What is being asked: When a line in the entries below contains the word "alguna", copy that line.

------ The records ------

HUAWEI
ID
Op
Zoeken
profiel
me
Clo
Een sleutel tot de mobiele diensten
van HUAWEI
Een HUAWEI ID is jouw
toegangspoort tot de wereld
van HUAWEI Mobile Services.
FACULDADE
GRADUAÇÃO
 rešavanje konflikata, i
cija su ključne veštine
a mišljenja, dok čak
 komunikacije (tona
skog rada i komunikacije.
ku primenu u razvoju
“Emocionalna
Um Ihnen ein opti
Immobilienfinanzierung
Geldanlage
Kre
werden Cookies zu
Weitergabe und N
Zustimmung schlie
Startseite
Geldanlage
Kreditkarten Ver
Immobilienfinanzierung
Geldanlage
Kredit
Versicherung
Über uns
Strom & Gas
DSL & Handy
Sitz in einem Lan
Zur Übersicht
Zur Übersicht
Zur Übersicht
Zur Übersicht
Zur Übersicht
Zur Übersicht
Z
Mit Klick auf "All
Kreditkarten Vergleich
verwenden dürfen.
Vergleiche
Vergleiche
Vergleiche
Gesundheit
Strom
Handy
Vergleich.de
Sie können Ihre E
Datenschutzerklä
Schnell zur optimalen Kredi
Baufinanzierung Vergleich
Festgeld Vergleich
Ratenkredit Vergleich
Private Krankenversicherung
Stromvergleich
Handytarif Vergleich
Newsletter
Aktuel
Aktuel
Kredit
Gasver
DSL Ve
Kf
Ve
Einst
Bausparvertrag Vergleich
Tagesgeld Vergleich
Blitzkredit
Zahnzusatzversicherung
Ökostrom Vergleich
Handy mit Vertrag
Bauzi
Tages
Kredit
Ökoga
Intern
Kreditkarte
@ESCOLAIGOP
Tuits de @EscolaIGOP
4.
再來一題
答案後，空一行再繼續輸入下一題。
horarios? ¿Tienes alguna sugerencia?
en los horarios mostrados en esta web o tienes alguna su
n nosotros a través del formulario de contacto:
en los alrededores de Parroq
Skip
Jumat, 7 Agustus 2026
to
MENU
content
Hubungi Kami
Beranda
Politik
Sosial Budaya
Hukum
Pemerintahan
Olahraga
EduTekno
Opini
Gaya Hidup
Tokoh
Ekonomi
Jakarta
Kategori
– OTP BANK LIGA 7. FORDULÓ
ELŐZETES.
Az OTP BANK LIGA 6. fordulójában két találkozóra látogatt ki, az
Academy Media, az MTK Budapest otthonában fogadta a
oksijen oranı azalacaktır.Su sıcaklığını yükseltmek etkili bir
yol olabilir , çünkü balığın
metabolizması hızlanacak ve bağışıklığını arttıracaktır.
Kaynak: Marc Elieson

------
------ The records ------

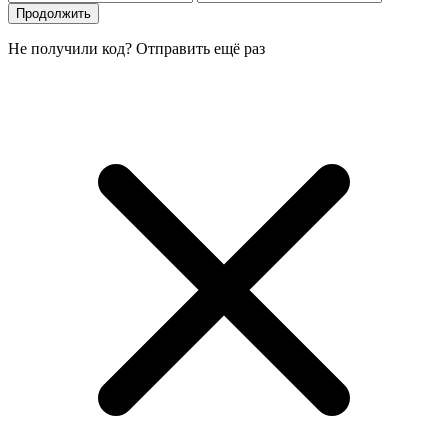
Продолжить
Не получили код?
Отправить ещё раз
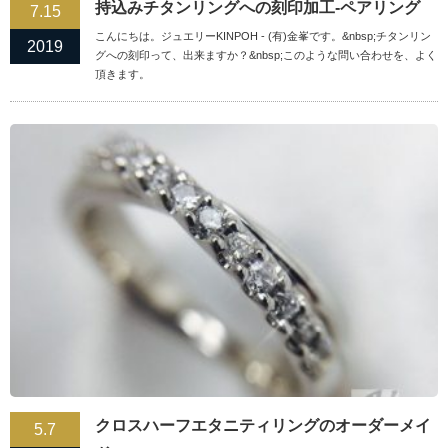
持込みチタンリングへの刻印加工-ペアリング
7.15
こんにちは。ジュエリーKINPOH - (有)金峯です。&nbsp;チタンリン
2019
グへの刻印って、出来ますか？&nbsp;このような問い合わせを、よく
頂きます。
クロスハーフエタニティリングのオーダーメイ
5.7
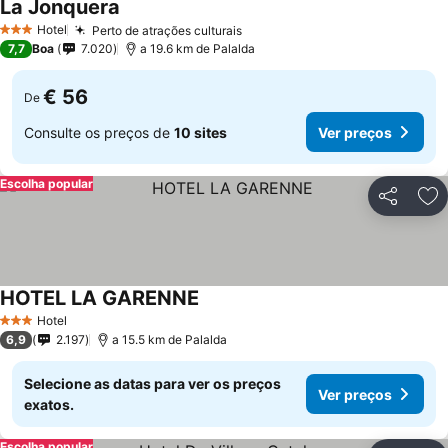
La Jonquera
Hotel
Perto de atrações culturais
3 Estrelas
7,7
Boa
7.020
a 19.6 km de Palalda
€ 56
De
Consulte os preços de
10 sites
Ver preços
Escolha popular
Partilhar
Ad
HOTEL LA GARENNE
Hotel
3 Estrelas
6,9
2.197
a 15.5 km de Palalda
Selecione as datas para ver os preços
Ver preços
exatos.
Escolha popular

------

Written response:
horarios? ¿Tienes alguna sugerencia?
en los horarios mostrados en esta web o tienes alguna su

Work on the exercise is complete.